*** Data to examine Section Begins ***
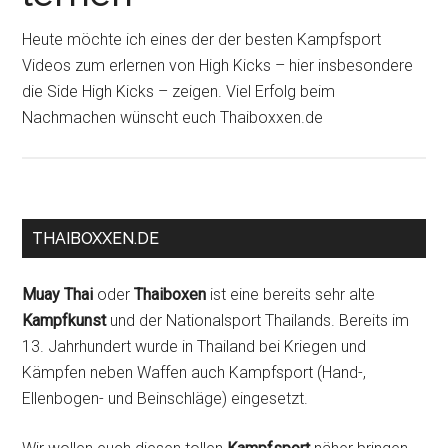
Heute möchte ich eines der der besten Kampfsport
Videos zum erlernen von High Kicks – hier insbesondere
die Side High Kicks – zeigen. Viel Erfolg beim
Nachmachen wünscht euch Thaiboxxen.de
THAIBOXXEN.DE
Muay Thai
oder
Thaiboxen
ist eine bereits sehr alte
Kampfkunst
und der Nationalsport Thailands. Bereits im
13. Jahrhundert wurde in Thailand bei Kriegen und
Kämpfen neben Waffen auch Kampfsport (Hand-,
Ellenbogen- und Beinschläge) eingesetzt.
*** Data to examine Section Ends ***
# Assigned task:
Every line of the data above should be repeated exactly. Omit the pictures.

# Output of the exercise:
Heute möchte ich eines der der besten Kampfsport
Videos zum erlernen von High Kicks – hier insbesondere
die Side High Kicks – zeigen. Viel Erfolg beim
Nachmachen wünscht euch Thaiboxxen.de
THAIBOXXEN.DE
Muay Thai
oder
Thaiboxen
ist eine bereits sehr alte
Kampfkunst
und der Nationalsport Thailands. Bereits im
13. Jahrhundert wurde in Thailand bei Kriegen und
Kämpfen neben Waffen auch Kampfsport (Hand-,
Ellenbogen- und Beinschläge) eingesetzt.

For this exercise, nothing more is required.